Mild's first sensation was the dull ache behind his eyes and the confusing, blissful absence of cold. He was cocooned in warmth, his head resting on something soft. The harsh fluorescent light of the bathroom was gone, replaced by the deep, soothing grey of a morning just before sunrise.
He opened his eyes. He was lying on his sofa, covered with a surprisingly heavy, soft blanket. A cool, damp compress sat perfectly positioned on his forehead.
He sat up with a gasp, the blanket falling away. The industrial grit was gone, his clothes were dry, and his skin was clean. The last thing he remembered was the fear, the exhaustion, and the terrifying sight of Arm's hooded figure at the bus stop.

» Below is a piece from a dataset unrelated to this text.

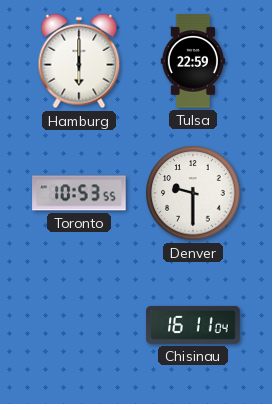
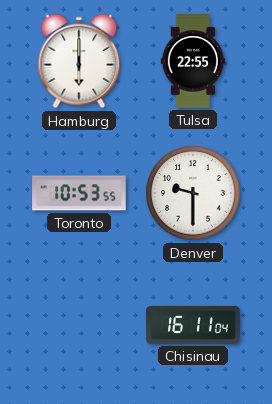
Tulsa: 22:59 -> 22:55
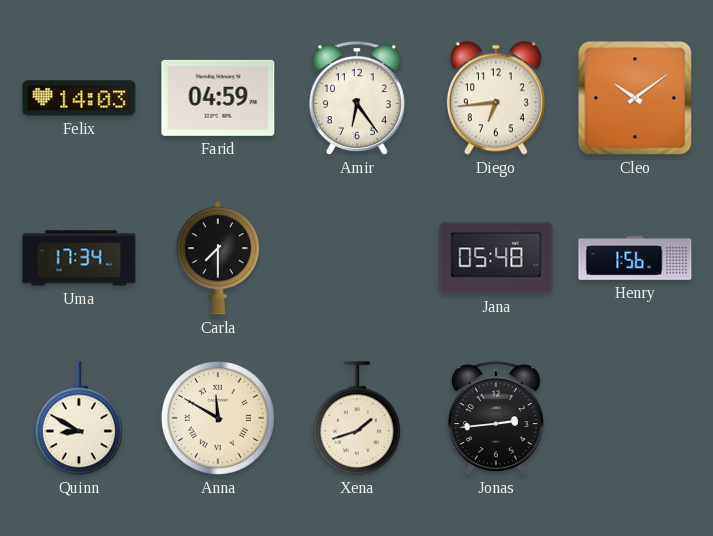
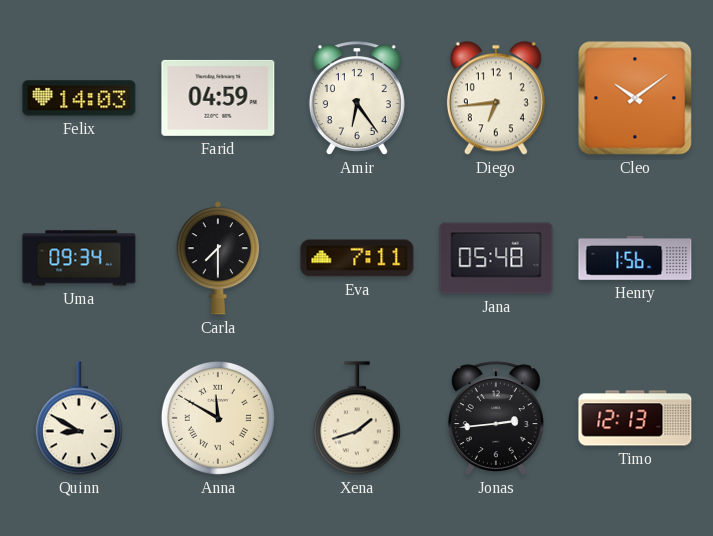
Uma: 17:34 -> 09:34
Eva: none -> 7:11
Timo: none -> 12:13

He bolted upright, his gaze sweeping the tiny living room. Arm was sitting in the corner, near the single, dusty bookshelf, meticulously reading one of Mild's Greek philosophy texts. He looked like he hadn't slept, his expensive shirt rumpled and his perfect hair slightly messy.
"You're awake," Arm said, closing the book softly. His voice was low, stripped of its usual melodic command, sounding dangerously intimate.

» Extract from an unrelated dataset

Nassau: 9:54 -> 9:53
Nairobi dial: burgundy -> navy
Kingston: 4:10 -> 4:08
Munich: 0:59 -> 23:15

Mild felt a tidal wave of conflicting emotions: gratitude for the care, terror over the broken lock, and utter confusion. He slid off the sofa, clutching the blanket to his chest like a shield.

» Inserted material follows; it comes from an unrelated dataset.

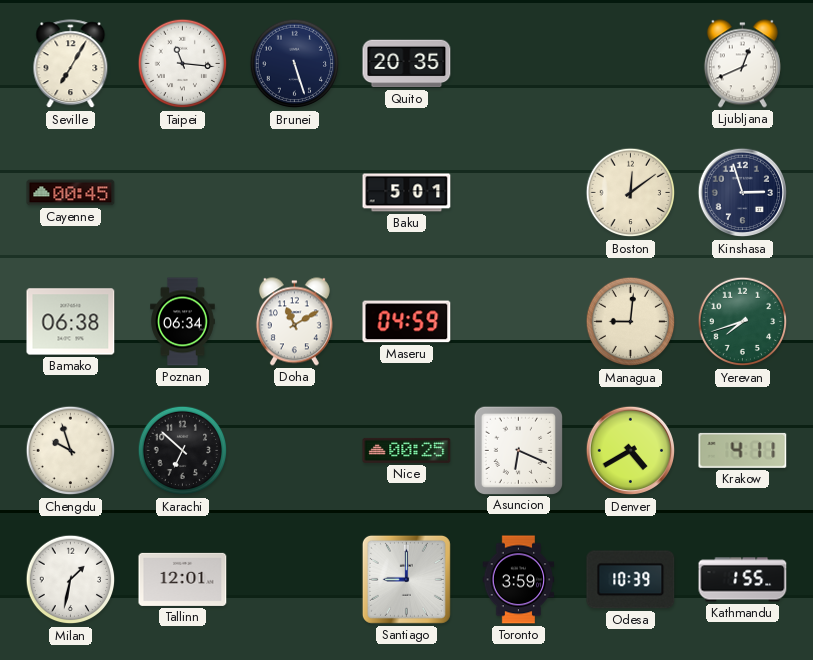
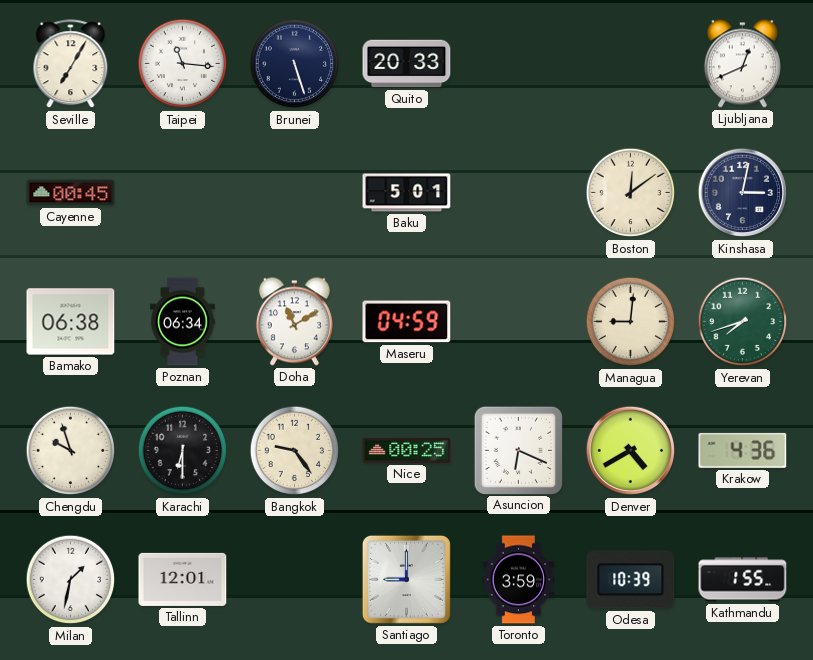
Quito: 20:35 -> 20:33
Kinshasa: 2:57 -> 3:02
Karachi: 6:52 -> 6:30
Bangkok: none -> 9:24
Krakow: 4:11 -> 4:36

"What are you doing here?" Mild demanded, his voice thin and raw. "You broke in. You carried me. You know they're watching! If the Matriarch sees you here—"
"The Matriarch can wait," Arm cut in, rising slowly. He didn't approach; he simply pulled the crumpled, damp work jacket from the night before off the back of a chair and tossed it to Mild. "You were burning up, Secretariat. You passed out on the street. I stabilized the fever."
Arm's gaze was heavy, holding none of the cruelty of the "Masterpiece" script, but all the confusing, possessive yearning. He didn't answer the question directly. Instead, he reached into his pocket and slowly pulled out the silver chain.
The feather pendant caught the faint morning light, the tiny blue opal glinting.
"I found this under your pillow," Arm said, his voice dropping to a near whisper. "I need you to tell me exactly how you got this, Mild. I need you to tell me the truth, right now."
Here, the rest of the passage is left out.